ONTARIO — Several parents accompanied fifth-graders and their teachers from May Roberts Elementary School on Thursday as they released about 85 classroom-raised rainbow trout into the pond at Beck-Kiwanis Park. Students had raised the fish since October of 2018, when they got trout eggs. After the eggs hatched, the students got to watch the fish grow, and began feeding the trout just before Christmas. Oregon Department of Fish and Wildlife provided the funds to obtain the eggs as part of an effort to clean up the pond at the park.

“We tested the pH, nitrate and ammonia levels,” said Taylor Thomas, a fifth-grade student. “If a fish dies and you don’t take it out, it causes high nitrate level, causing more ammonia, then death.”

The trout were housed in three tanks — one in each classroom, which had 200 fish a piece. Of the 600 trout, only 117 survived, with each group varying. One had 80 remaining, another had 35, and one group only had two trout that survived.

The water temperature needed to be at about 50 degrees. In addition, students monitored the temperature, recording ammonia levels, pH, nitrate and nitrite levels.

Teacher Carol Dewitt’s class had the highest surviving group of rainbow trout, and she attributed it to owning a 29-gallon tank. Dewitt said she released fish years ago, and owned the larger tank which she had kept. Dewitt’s tank was different than the smaller 5-gallon coolers the other teachers had.

“My favorite part was when we were pouring thirty gallons of water into the first tank,” said student MacKenzie Tolman. “We had to let it sit overnight [before putting the fish in] to let the water get to fifty degrees or sixty degrees. We tested the ammonia, if it was wrong we re-tested. The fish die on the bottom, they don’t float up. If there was too much ammonia there were bubbles on top.”

While they were raising the fish, students learned about the life cycle of rainbow trout via a biologist from Hines, Oregon. Several student groups also got to participate in dissecting a trout — not the ones they raised, which were still minnow-sized during their release. Dewitt said they were surprised to find the trout’s intestines full of snail shells.

Into the pond

For the big day, students walked to the park from the elementary school.
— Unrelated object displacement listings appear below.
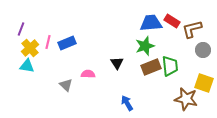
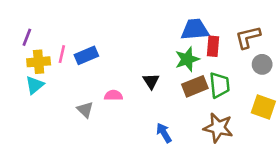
red rectangle: (172, 21) -> (213, 46), moved, turned 63
yellow cross: (30, 48) -> (39, 62), turned 36
cyan triangle: (27, 66) -> (35, 85), turned -49
brown star: (186, 99) -> (218, 128), moved

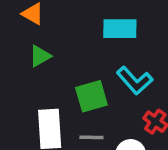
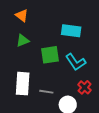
green square: (91, 96) -> (50, 55), moved

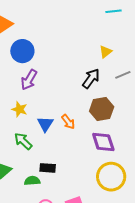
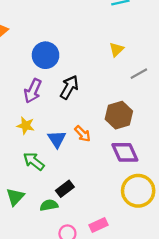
blue circle: (22, 51) -> (46, 55), moved
black arrow: (91, 79) -> (69, 87), moved
black rectangle: (48, 168) -> (65, 189), turned -35

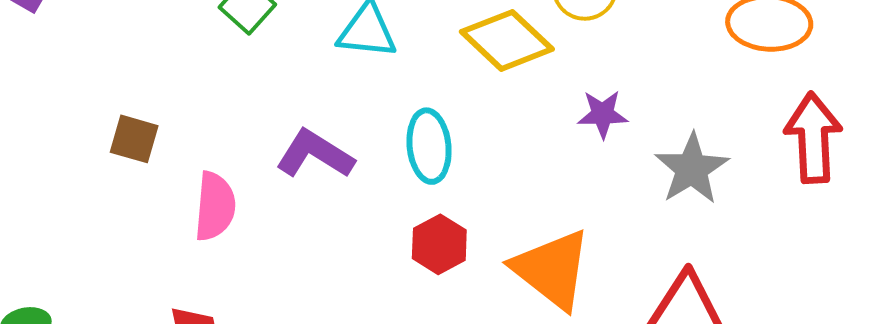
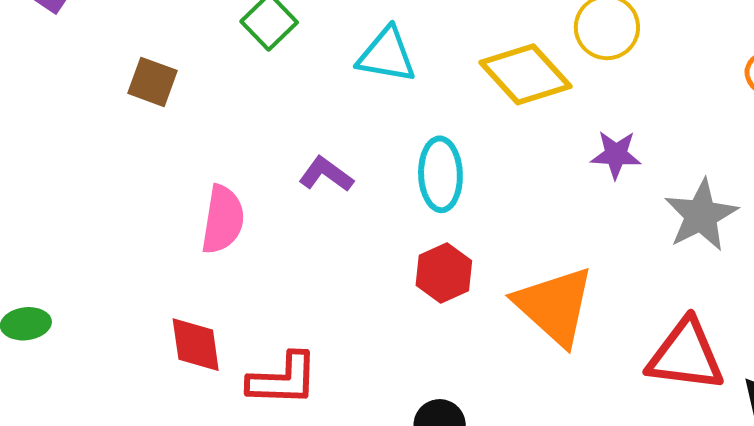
brown square: (134, 139) -> (152, 82), moved
purple L-shape: (315, 154) -> (326, 174), size x0.7

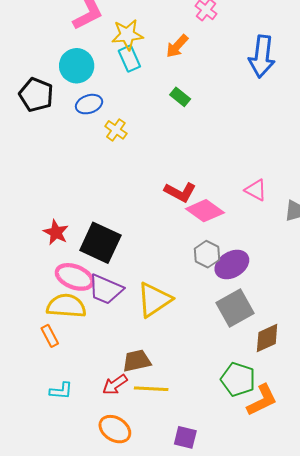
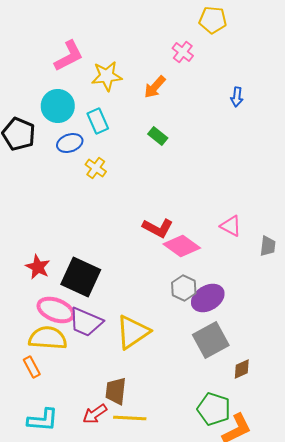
blue arrow: (262, 56) -> (237, 97), size x0.5
cyan rectangle: (129, 59) -> (98, 121), moved
brown diamond: (267, 338) -> (242, 369), size x0.7
brown trapezoid: (137, 361) -> (116, 391), turned -72
cyan L-shape: (61, 391) -> (43, 420), size x1.4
Dewitt said ODFW officials also recommend not feeding trout before they are released, as their digestion processes can affect the ammonia levels of the water, and in turn impact the rest of the fish. However, the students didn’t know ahead of the release they weren’t supposed to feed the fish, and had done so already.

Several students were upset Thursday when they released their trout.

“My favorite part was when we first got them. My least favorite part is right now,” said fifth-grade student Alyx Chadwick.

The children spent about an hour at the park. The trout were transported inside large ziplock bags, inside buckets, and students watched the fish acclimate for a timed half-hour, in the bags, in the pond.

After that the students opened the bags and set the fish free.

For their next project, Dewitt said, the children will pick up garbage at the park, and are hopeful to eventually see a cleaner pond.

Dewitt said she hopes Fish and Wildlife officers will bring equipment during a future visit to do a test to let the students see what kind of things live in the pond water at the park.